At 6 weeks postop, it's waaaaaay too early to comment about this. I'm at the frustrated stage where I am so limited at what I can/am allowed to do. I go outside and stare down at the nasty weeds popping up in my yard and I can't bend over and yank them out of the ground! (I had my daughter have the honors.) I can't mow the lawn. (I like to!) No dusting, no driving, no clothes shopping, no nightly glass of wine ;), etc, etc.)

BUT, at 6 weeks I am walking really well, walking up and down stairs, off pain meds except for muscle relaxers. I sat in a restaurant for 2 hours for my daughter's birthday. I am suffering from very little pain most of the time. It's a challenge to have to tell myself to backoff and NOT do anything and think of myself and focus on just getting better. I am thrilled that my back looks flat and my presurgical back pain appears to be gone - too early to tell really.

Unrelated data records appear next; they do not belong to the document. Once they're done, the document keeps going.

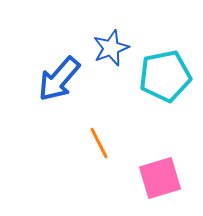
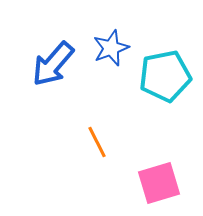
blue arrow: moved 6 px left, 15 px up
orange line: moved 2 px left, 1 px up
pink square: moved 1 px left, 5 px down
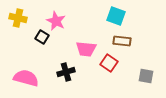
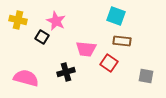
yellow cross: moved 2 px down
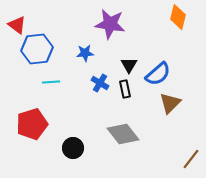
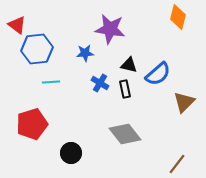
purple star: moved 5 px down
black triangle: rotated 48 degrees counterclockwise
brown triangle: moved 14 px right, 1 px up
gray diamond: moved 2 px right
black circle: moved 2 px left, 5 px down
brown line: moved 14 px left, 5 px down
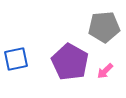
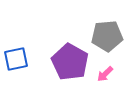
gray pentagon: moved 3 px right, 9 px down
pink arrow: moved 3 px down
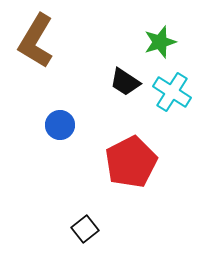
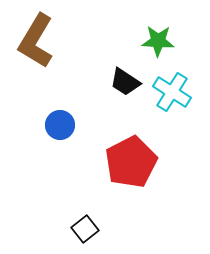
green star: moved 2 px left, 1 px up; rotated 20 degrees clockwise
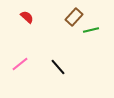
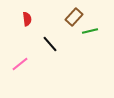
red semicircle: moved 2 px down; rotated 40 degrees clockwise
green line: moved 1 px left, 1 px down
black line: moved 8 px left, 23 px up
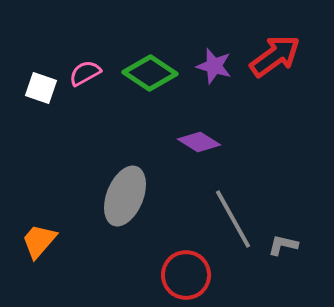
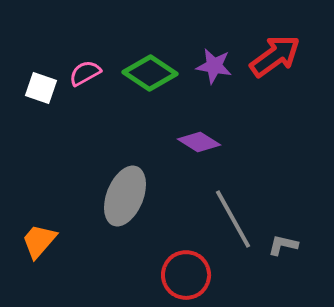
purple star: rotated 6 degrees counterclockwise
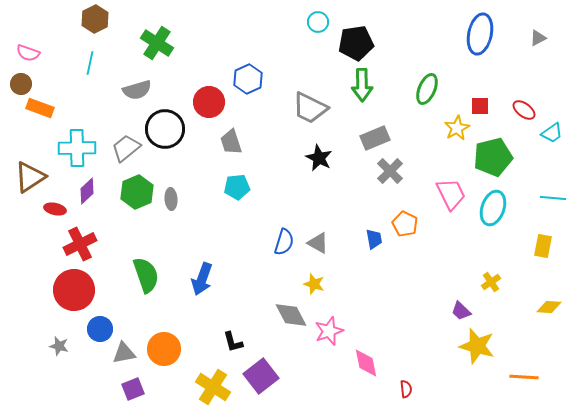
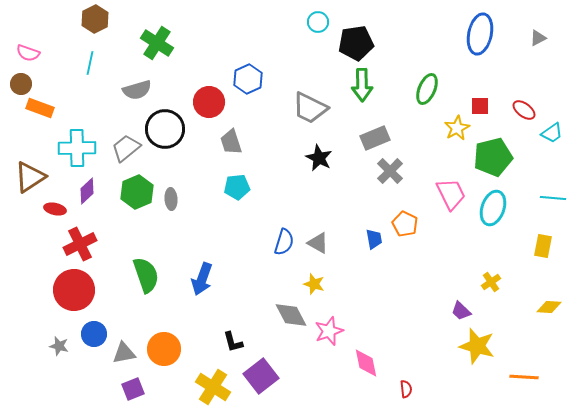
blue circle at (100, 329): moved 6 px left, 5 px down
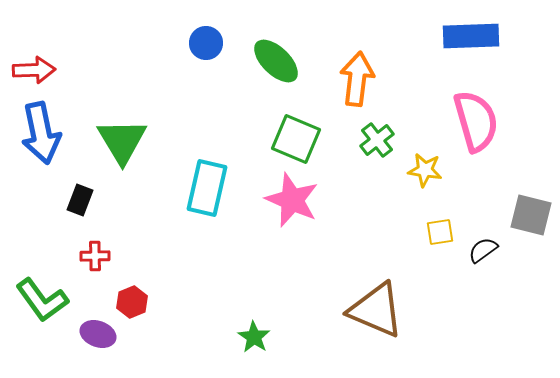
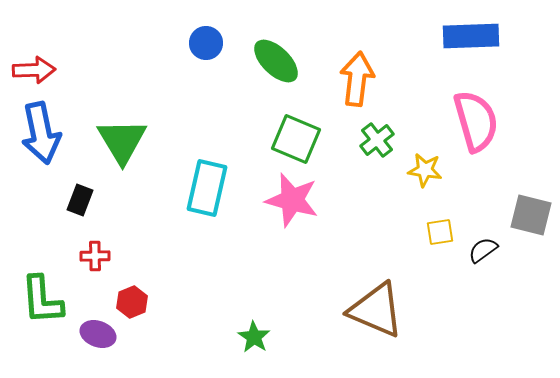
pink star: rotated 8 degrees counterclockwise
green L-shape: rotated 32 degrees clockwise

I feel badly for those I read about here who are suffering from postop pain and complications. :( I hope in time that they will heal and will have a happier quality of life.

11-13-2010, 11:49 AM
I can so relate to your feelings, Chris!
I waited a long time; well, actually didn't know they could do anything about my back. When it started deteriorating I realized it was now or never. I'm osteopenic and 57 years old. My mom had horrible spinal stenosis in her last years and was bent over at a 90˚ angle, in constant pain. We found out she was crawling around the house and not telling anyone, but her skinned knees gave her away. Her condition was so sad, but untreatable.

When I found out there was appropriate treatment, not only for my disc disease but for my scoliosis, I was overjoyed.

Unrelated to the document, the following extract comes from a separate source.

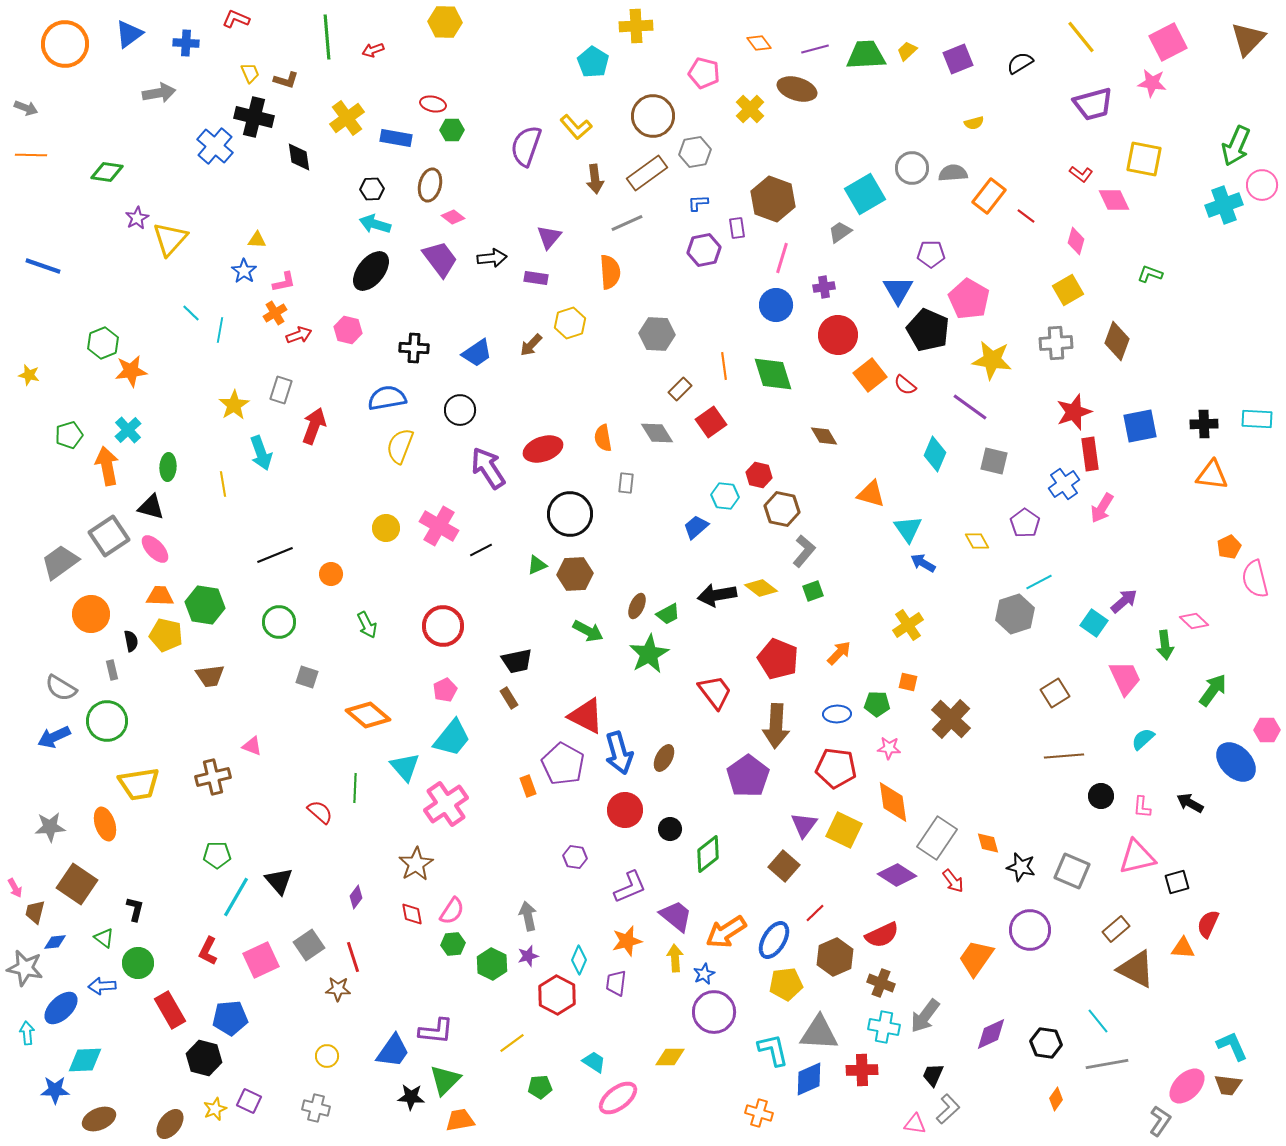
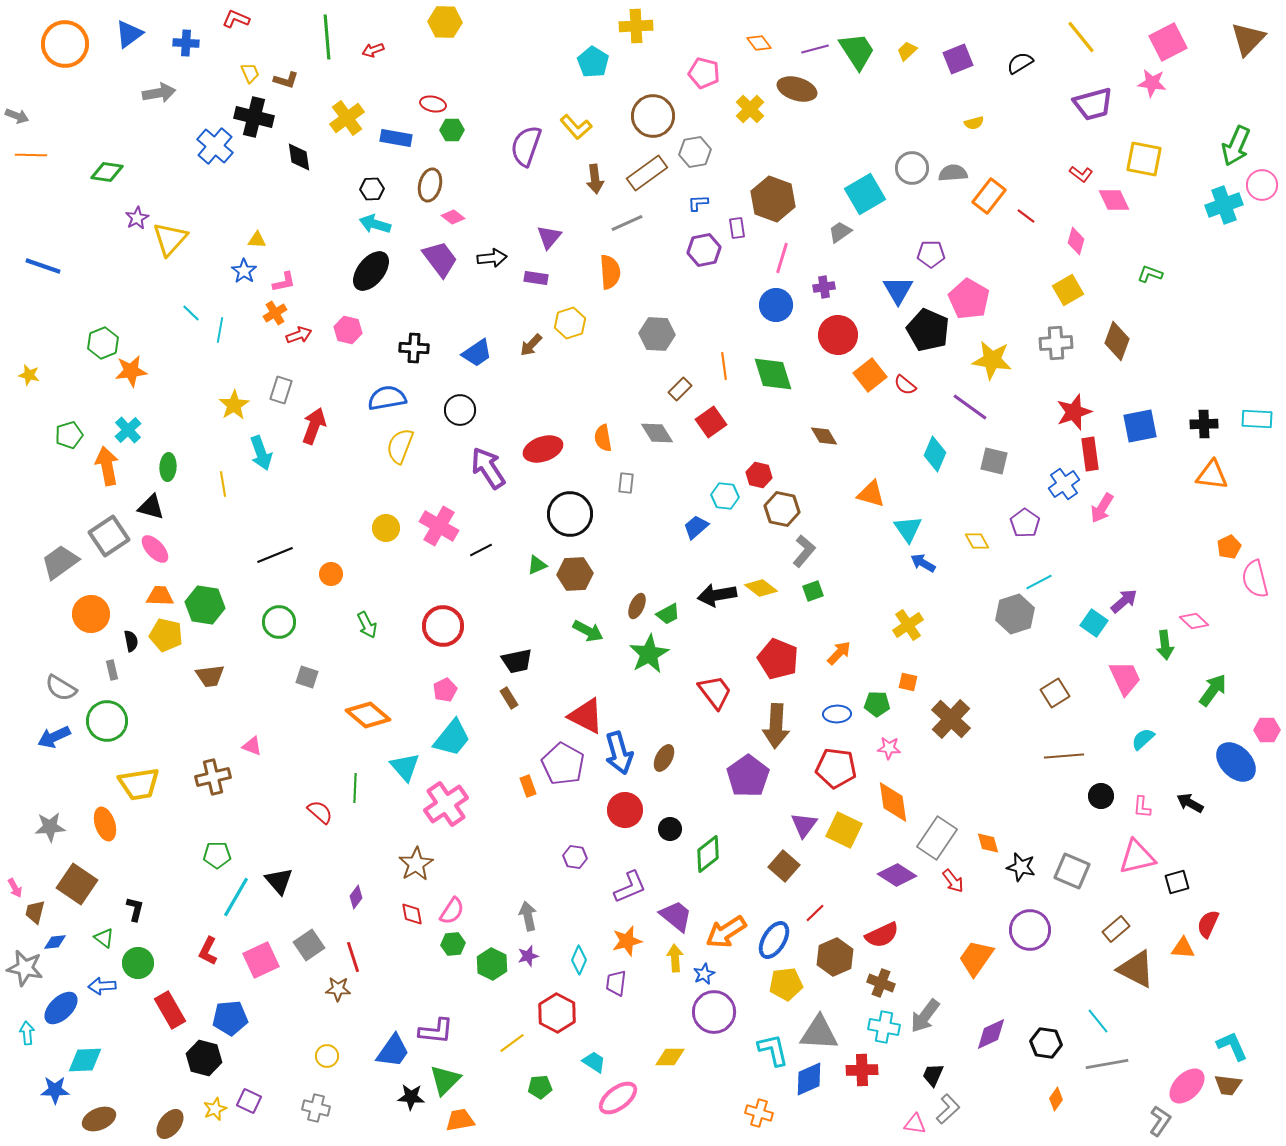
green trapezoid at (866, 55): moved 9 px left, 4 px up; rotated 60 degrees clockwise
gray arrow at (26, 108): moved 9 px left, 8 px down
red hexagon at (557, 995): moved 18 px down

It was now or never. And even though I'm having some unpleasant issues with pain management right now, I know it was the right decision in the long run, and am looking forward to more active and pain-free years to come than I would have had otherwise.

11-14-2010, 09:38 AM
I feel the same way. It is now or never. Until last year, none of the pain management doctors were willing to recommend surgery. They kept providing shots when I had "acute" pain. That only got me to my "chronic" state and didn't solve the problem but I went on. I want to go on with my life and cannot make this decision again in later years. Because I have osteopenia, I may not be able to have the surgery later. Hopefully, all will be fine. The good thing about surgical pain is that there is supposed to be an end to it. The other back pain has no end.

Wishing you a continued and smooth recovery.